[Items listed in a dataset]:
# # # # # # #
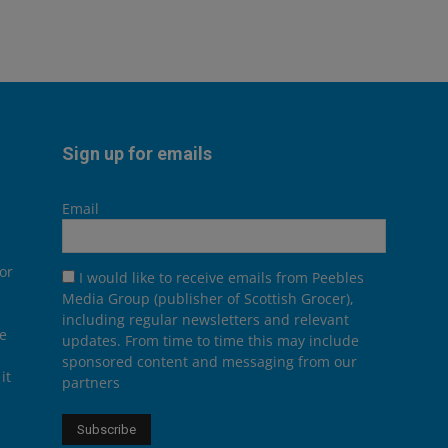
Sign up for emails
Email
or
I would like to receive emails from Peebles
Media Group (publisher of Scottish Grocer),
including regular newsletters and relevant
he
updates. From time to time this may include
sponsored content and messaging from our
it
partners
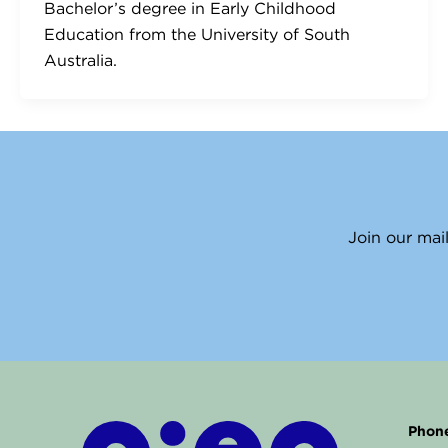
Bachelor’s degree in Early Childhood
Education from the University of South
Australia.
Join our mail
Phone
# # # # # # #
[Goal of the exercise]:
Each line from the first line of the data above through the one containing "Bachelor’s degree in Early Childhood" must be set down exactly; the pictures must not be.

[Result below]:
Sign up for emails
Email
or
I would like to receive emails from Peebles
Media Group (publisher of Scottish Grocer),
including regular newsletters and relevant
he
updates. From time to time this may include
sponsored content and messaging from our
it
partners
Bachelor’s degree in Early Childhood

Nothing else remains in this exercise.